Welcome back! Following the series about new batch features in Mule 3.8, the second most common request was being able to configure the batch block size.
What’s the block size?
In a traditional online processing model, each request is usually mapped to a worker thread. Regardless of the processing being synchronous, asynchronous, one-way, request-response, or even if the requests are temporarily buffered before being processed (like in the Disruptor or SEDA models), servers usually end up in this 1:1 relationship between a request and a running thread.
However, batch is not an on-line tool. It can do near real-time, but the fact that all records are first stored in a persistent queue before the processing phase begins disqualifies it from that category. Not surprisingly, we quickly realized that this traditional threading model didn’t actually apply to batch.

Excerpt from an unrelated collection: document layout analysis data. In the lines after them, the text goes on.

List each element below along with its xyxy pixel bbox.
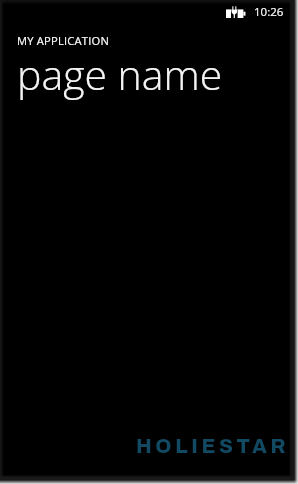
button[interactable]: 10:26 — [254, 4, 284, 20]
button[interactable]: Battery charging — [226, 6, 247, 18]
button[interactable]: page name — [17, 46, 223, 102]
staticText: HOLIESTAR — [136, 435, 290, 457]
button[interactable]: MY APPLICATION — [17, 33, 110, 48]
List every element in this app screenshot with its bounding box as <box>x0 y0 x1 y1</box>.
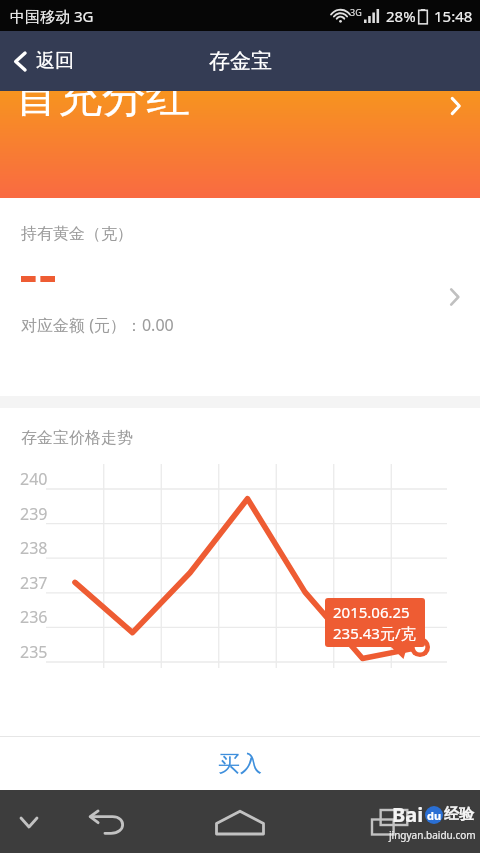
staticText: 持有黄金（克） <box>21 224 133 244</box>
staticText: 对应金额 (元）：0.00 <box>21 314 174 336</box>
staticText: jingyan.baidu.com <box>389 828 476 842</box>
staticText: Bai <box>392 801 424 828</box>
staticText: 235 <box>20 641 48 663</box>
staticText: 240 <box>20 468 48 490</box>
staticText: 返回 <box>36 49 74 73</box>
staticText: du <box>427 808 442 823</box>
staticText: 236 <box>20 606 48 628</box>
staticText: 存金宝 <box>209 48 272 74</box>
button[interactable]: Recents <box>362 794 418 850</box>
button[interactable]: 首充分红 <box>0 91 480 198</box>
button[interactable]: Hide <box>8 801 50 843</box>
button[interactable]: Back <box>80 794 136 850</box>
button[interactable]: 买入 <box>0 737 480 790</box>
button[interactable]: 返回 <box>0 37 90 85</box>
staticText: 235.43元/克 <box>333 623 416 643</box>
staticText: 239 <box>20 503 48 525</box>
staticText: 15:48 <box>434 6 473 26</box>
staticText: 首充分红 <box>14 91 190 124</box>
other: Holdings details <box>449 287 460 307</box>
button[interactable]: Home <box>209 791 271 853</box>
staticText: 买入 <box>218 750 262 778</box>
other: Open promotion <box>450 96 461 116</box>
staticText: 中国移动 3G <box>10 6 94 26</box>
staticText: 237 <box>20 572 48 594</box>
staticText: 238 <box>20 537 48 559</box>
staticText: 28% <box>386 6 416 26</box>
staticText: 经验 <box>444 805 474 824</box>
staticText: 3G <box>350 6 362 18</box>
staticText: 2015.06.25 <box>333 602 410 622</box>
button[interactable]: 持有黄金（克） <box>0 198 480 396</box>
staticText: 存金宝价格走势 <box>21 428 133 448</box>
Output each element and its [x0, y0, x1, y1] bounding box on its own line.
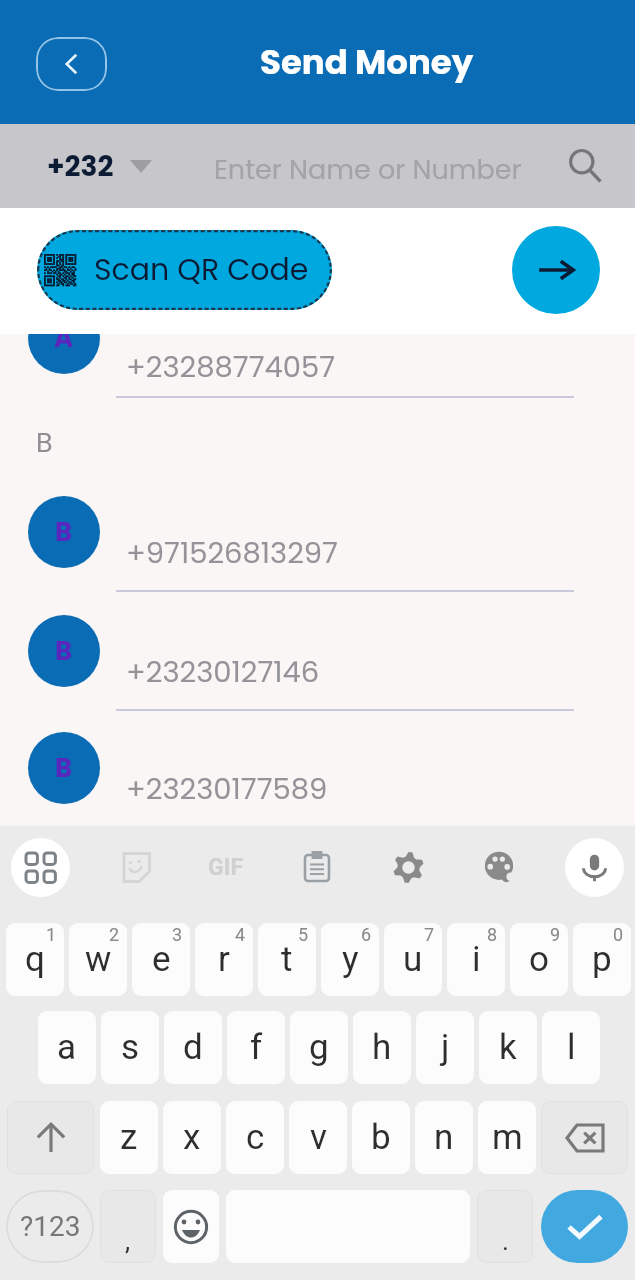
button[interactable]: Clipboard: [292, 842, 342, 892]
button[interactable]: Emoji: [163, 1190, 219, 1263]
staticText: m: [492, 1117, 523, 1158]
staticText: y: [342, 939, 359, 980]
staticText: Scan QR Code: [94, 249, 309, 291]
button[interactable]: ?123: [6, 1190, 94, 1263]
staticText: 9: [550, 924, 561, 945]
button[interactable]: B: [0, 724, 635, 836]
staticText: k: [499, 1027, 517, 1068]
staticText: 8: [487, 924, 498, 945]
staticText: g: [309, 1027, 329, 1068]
button[interactable]: k: [479, 1011, 537, 1084]
staticText: c: [246, 1117, 265, 1158]
button[interactable]: Theme: [474, 842, 524, 892]
button[interactable]: i: [447, 923, 505, 996]
button[interactable]: c: [226, 1101, 284, 1174]
staticText: ,: [125, 1226, 131, 1256]
button[interactable]: w: [69, 923, 127, 996]
staticText: +23288774057: [126, 347, 336, 388]
button[interactable]: Search: [560, 141, 610, 191]
button[interactable]: o: [510, 923, 568, 996]
staticText: 1: [46, 924, 57, 945]
button[interactable]: Shift: [7, 1101, 94, 1174]
button[interactable]: v: [289, 1101, 347, 1174]
button[interactable]: l: [542, 1011, 600, 1084]
button[interactable]: Scan QR Code: [37, 230, 332, 310]
staticText: 4: [235, 924, 246, 945]
staticText: A: [54, 320, 74, 356]
button[interactable]: e: [132, 923, 190, 996]
staticText: f: [250, 1027, 263, 1068]
staticText: p: [592, 939, 612, 980]
staticText: h: [372, 1027, 392, 1068]
button[interactable]: Settings: [383, 842, 433, 892]
button[interactable]: Stickers: [110, 842, 160, 892]
staticText: u: [403, 939, 423, 980]
button[interactable]: f: [227, 1011, 285, 1084]
button[interactable]: h: [353, 1011, 411, 1084]
button[interactable]: m: [478, 1101, 536, 1174]
button[interactable]: a: [38, 1011, 96, 1084]
staticText: B: [55, 633, 73, 669]
staticText: b: [371, 1117, 391, 1158]
staticText: r: [218, 939, 230, 980]
staticText: j: [441, 1027, 450, 1068]
staticText: w: [85, 939, 112, 980]
staticText: a: [57, 1027, 77, 1068]
button[interactable]: x: [163, 1101, 221, 1174]
button[interactable]: z: [100, 1101, 158, 1174]
staticText: B: [36, 424, 53, 462]
button[interactable]: B: [0, 607, 635, 719]
staticText: 2: [109, 924, 120, 945]
button[interactable]: p: [573, 923, 631, 996]
staticText: Enter Name or Number: [214, 151, 522, 189]
button[interactable]: s: [101, 1011, 159, 1084]
staticText: l: [567, 1027, 576, 1068]
staticText: 6: [361, 924, 372, 945]
button[interactable]: y: [321, 923, 379, 996]
staticText: n: [434, 1117, 454, 1158]
button[interactable]: ,: [100, 1190, 156, 1263]
staticText: +23230177589: [126, 769, 328, 810]
button[interactable]: d: [164, 1011, 222, 1084]
staticText: 0: [613, 924, 624, 945]
staticText: q: [25, 939, 45, 980]
staticText: +971526813297: [126, 533, 338, 574]
button[interactable]: Backspace: [541, 1101, 628, 1174]
staticText: s: [121, 1027, 140, 1068]
button[interactable]: .: [477, 1190, 533, 1263]
button[interactable]: B: [0, 488, 635, 600]
staticText: v: [310, 1117, 327, 1158]
staticText: o: [529, 939, 549, 980]
staticText: 3: [172, 924, 183, 945]
staticText: ?123: [20, 1210, 81, 1243]
staticText: B: [55, 514, 73, 550]
staticText: 7: [424, 924, 435, 945]
staticText: d: [183, 1027, 203, 1068]
staticText: z: [120, 1117, 138, 1158]
staticText: Send Money: [260, 38, 474, 86]
button[interactable]: b: [352, 1101, 410, 1174]
staticText: i: [472, 939, 481, 980]
button[interactable]: u: [384, 923, 442, 996]
staticText: e: [152, 939, 171, 980]
button[interactable]: Back: [36, 37, 107, 91]
button[interactable]: n: [415, 1101, 473, 1174]
button[interactable]: t: [258, 923, 316, 996]
button[interactable]: Voice input: [565, 838, 624, 897]
staticText: +232: [47, 147, 114, 186]
staticText: +23230127146: [126, 652, 320, 693]
button[interactable]: g: [290, 1011, 348, 1084]
button[interactable]: +232: [47, 124, 152, 208]
staticText: GIF: [208, 854, 244, 881]
staticText: .: [502, 1226, 509, 1256]
button[interactable]: Apps: [11, 838, 70, 897]
staticText: 5: [298, 924, 309, 945]
button[interactable]: q: [6, 923, 64, 996]
button[interactable]: Enter: [541, 1190, 628, 1263]
button[interactable]: Continue: [512, 226, 600, 314]
button[interactable]: j: [416, 1011, 474, 1084]
button[interactable]: GIF: [201, 842, 251, 892]
button[interactable]: r: [195, 923, 253, 996]
staticText: x: [183, 1117, 201, 1158]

Batch was designed to work with millions of records. It was also designed to be reliable, meaning that a transactional persistent storage was needed. The problem is that if you have 1 million records to place in a queue for a batch job that has 3 steps, in a best case scenario you’re looking at 3 million I/O operations to take and re-queue each record as it moves through the steps. That’s far from efficient, so we came out with the concept of block size. Instead of queueing each record individually, we queue blocks of 100 records, reducing the I/O overhead at the cost of higher working memory requirements.
I/O was not the only problem though. The queue -> thread -> queue hand off process also needed optimization. So, instead of having a 1:1 relationship between each record and a working thread, we have a block:1 relationship. For example:
By default, each job has 16 threads (you can change this using a threading-profile element)
- Each of those threads is given a block of 100 records.
- Each thread iterates through that block processing each record
- Each block is queued back and the process continues
Again, this is great for performance but comes at the cost of working memory. Although you’re only processing 16 records in parallel, you need enough memory to move a grand total of 1600 from persistent storage into RAM.
The decision of having 100 as the block size came from performance analysis. We took a set of applications we considered to be representative of the most common batch use cases and tested then with records which varied from 64KB to 1MB, and datasets which went from 100.000 records up to 10 million. 100 turned out to be a nice convergence number between performance and reasonable working memory requirements.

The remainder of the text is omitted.